Этот план был принят А. Д. Протопоповым, в то время товарищем председателя Государственной думы, а вскоре министром внутренних дел. Выступая на организационном собрании 15 июля 1916 г., на котором присутствовали представители крупных банков, Протопопов говорил о цели новой газеты: "...давно уже возникла мысль о создании органа, который должен правильно освещать вопросы экономические и защищать промышленные и финансовые круги от неоправданных нареканий, которые ныне так часто раздаются в печати". Протопопов, как это было передано в газетном отчете, сказал, что он "заручился согласием А. М. Горького, Л. Андреева и В. Г. Короленко" участвовать в газете 103.
Очевидно, в тот же день, когда было напечатано сообщение о плане новой газеты, т. е. 21 июля 1916 г., Горький отправил Амфитеатрову телеграмму. Телеграмма эта не разыскана, но по публикуемому ответу Амфитеатрова можно предположить, что Горький хотел выяснить его отношение к газете Протопопова. Амфитеатров ответил уклончиво: "Не вошел пока ни в какие переговоры до полного выяснения дела, которое меня сильно удивляет. Однако Адрианов называет вас в качестве сотрудника несомненного, обещавшего участвовать литературно, относящегося к делу с большой симпатией" (телеграмма от 22 июля 1916 г.). При всем том что организации газеты сопутствовало много разных слухов, имя Горького было названо не случайно.
Дело в том, что в самом начале, когда направление новой газеты было совсем неясным, к ней хотел примкнуть как пайщик И. Д. Сытин, с которым Горький был связан давно и вел переговоры о некоторых издательских предприятиях104. В письме к Короленко от 17 сентября 1916 г. Амфитеатров утверждал, что от Сытина и Протопопова еще в апреле 1916 г. он знал, "что Горький стоит как-то около их будущего предприятия", а приехавший к Амфитеатрову для переговоров С. А. Адрианов сообщил, что "с Горьким у них налажено, и даже указал беллетристическую вещь, которую он пишет для газеты" 105.
О том, что Горький, возможно, не столь решительно, как это делал Короленко, отвергал приглашения участвовать в новой газете, свидетельствуют не только публичные выступления Короленко, но и его переписка с Горьким 106.

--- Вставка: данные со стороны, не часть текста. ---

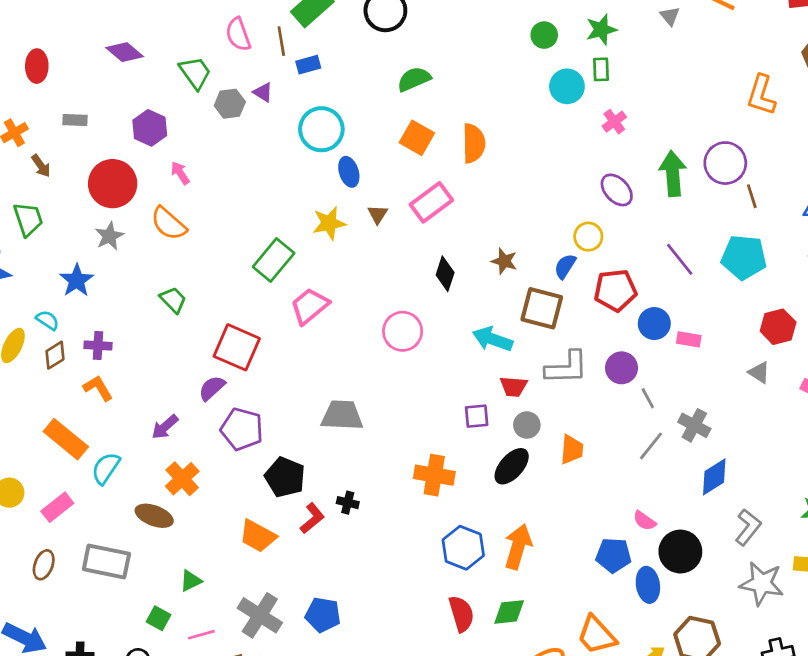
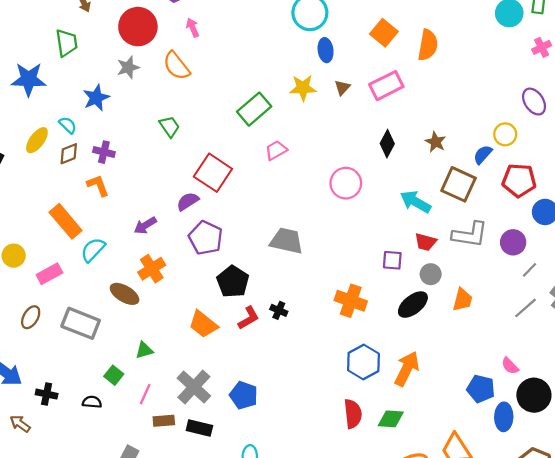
pink trapezoid: (310, 306) -> (276, 150), size x0.7
gray line: (648, 398) -> (530, 270), turned 63
pink line: (201, 635) -> (145, 394), turned -60

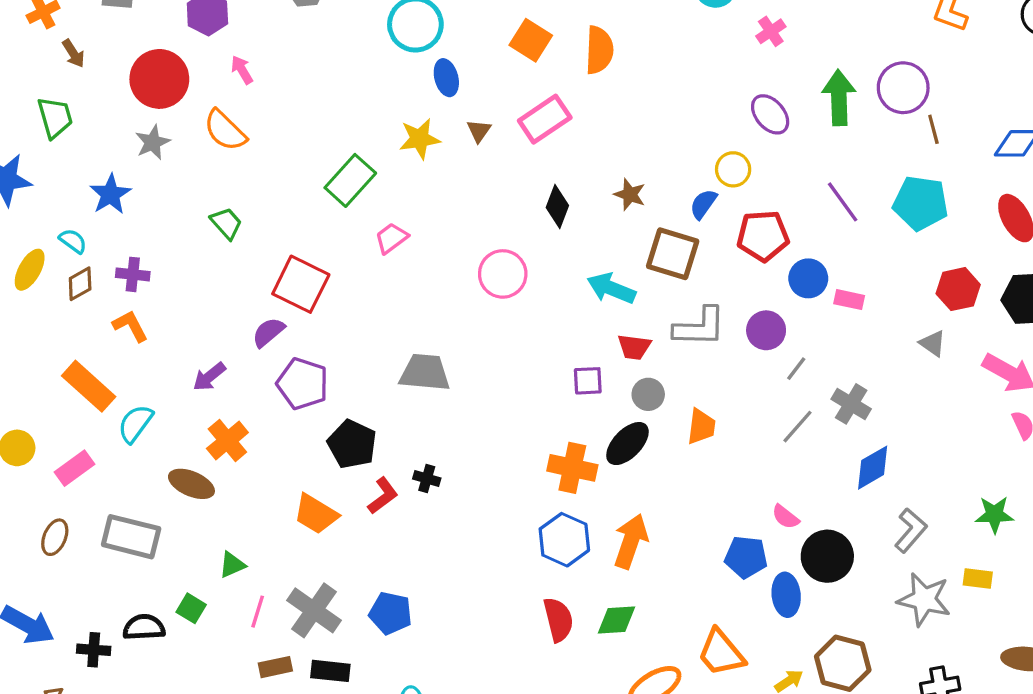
orange cross: (351, 301) -> (572, 468), moved
pink line: (145, 394) -> (258, 612), moved
black semicircle: (92, 402) -> (144, 627), moved, size x1.4

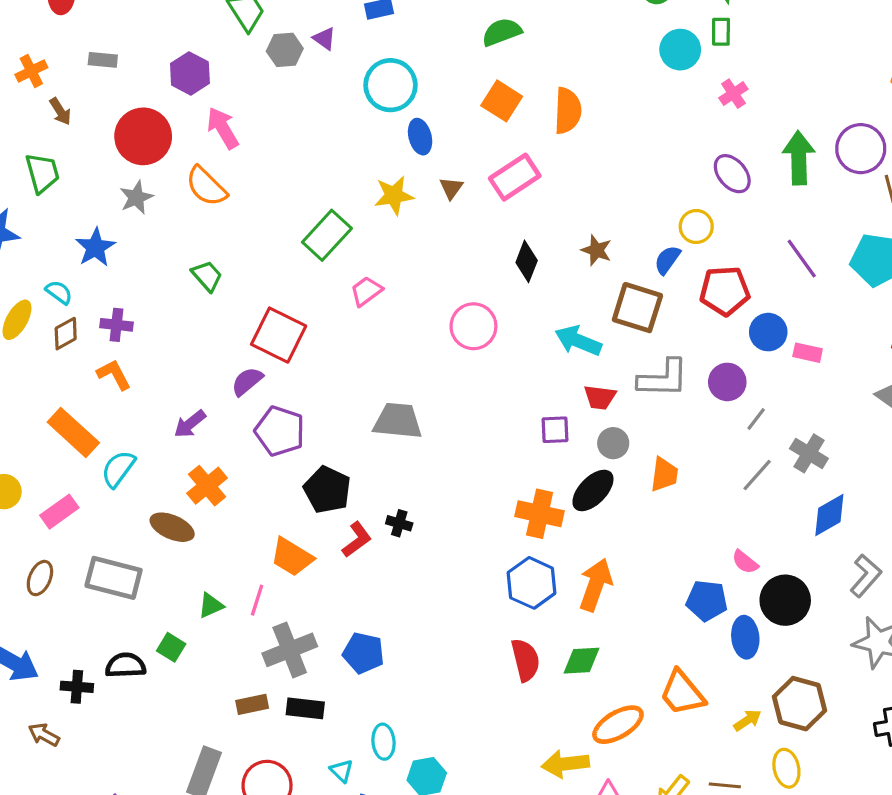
pink arrow: (242, 70) -> (223, 128), size x1.5
gray cross: (314, 610) -> (290, 650), turned 33
pink line: (258, 612) -> (257, 600), moved

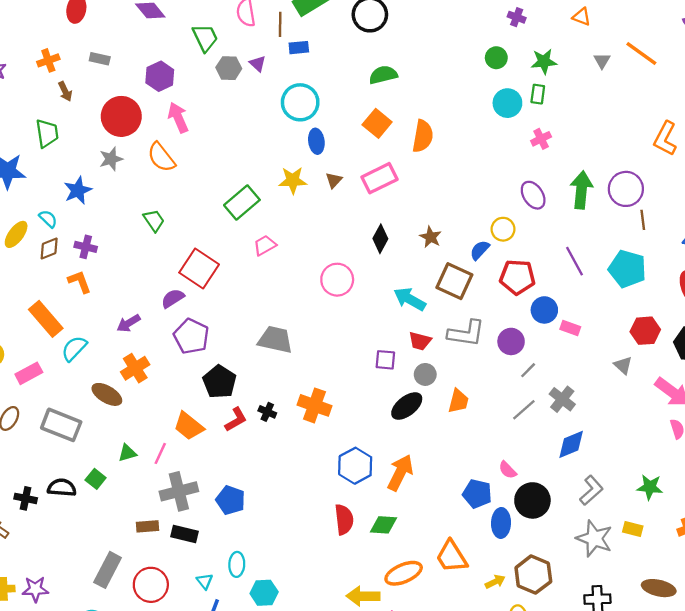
orange cross: (540, 514) -> (314, 405), moved

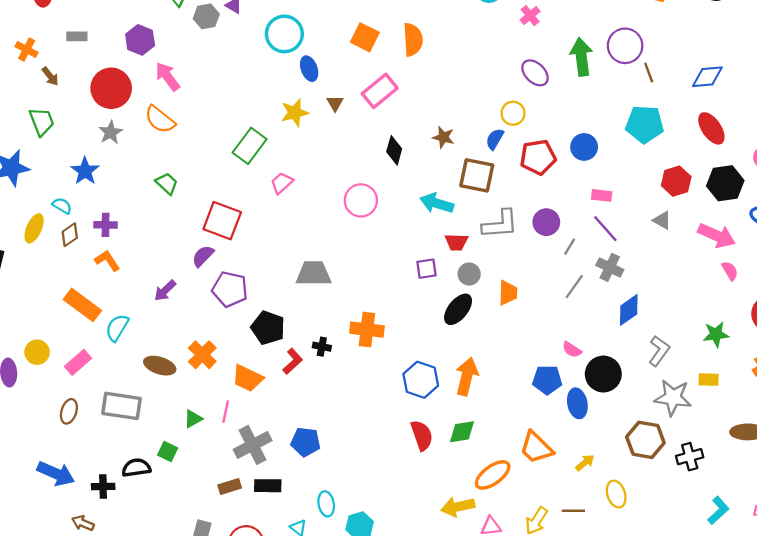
orange cross: (48, 60) -> (27, 50), turned -30
purple line: (574, 261) -> (605, 229), moved
blue circle: (544, 310) -> (584, 147), moved
orange cross: (135, 368) -> (202, 355), moved
brown hexagon: (533, 575) -> (645, 440), moved

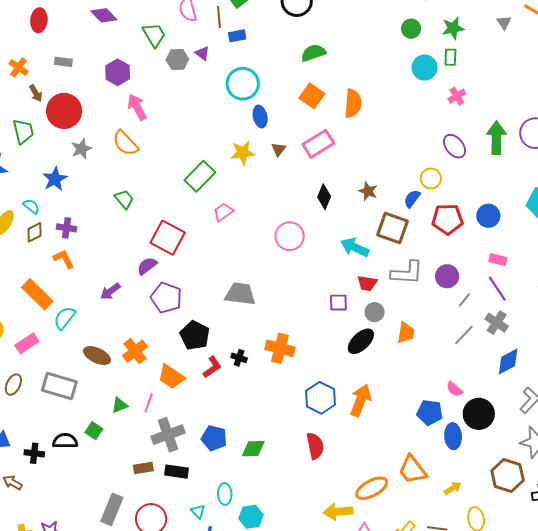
red circle: (111, 88) -> (64, 111), moved
green diamond: (462, 432) -> (253, 449), moved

25 июля 1916 г. в газете "День" была напечатана "Беседа с А. Д. Протопоповым", в которой последний вносил уточнения в сообщение, опубликованное в "Речи". "Я не утверждал, что Короленко и Горький участвуют в газете <...> Короленко болен и уже потому не может в настоящее время писать и вообще усиленно работать <...> Степень участия Горького в нашей газете выявится, я надеюсь, к горести врагов и радости друзей. Могу только сказать, что, чем можно помочь, Горький нам поможет". 1 августа 1916 г. в газете "День" появилось письмо Короленко, в котором он заявил, что хочет "самым решительным образом отделить свое имя от нового органа", что он не желает работать в газете, которая издается "на средства г.г. торговцев, промышленников и банкиров, которые, конечно, не напрасно решаются тратиться на эту дорогую затею". 6 августа в той же газете было напечатано короткое "Письмо в редакцию" Горького: "...позвольте через посредство издания вашего заявить, что слухи о сотрудничестве моем в газете, организуемой г. А. Д. Протопоповым, неверны".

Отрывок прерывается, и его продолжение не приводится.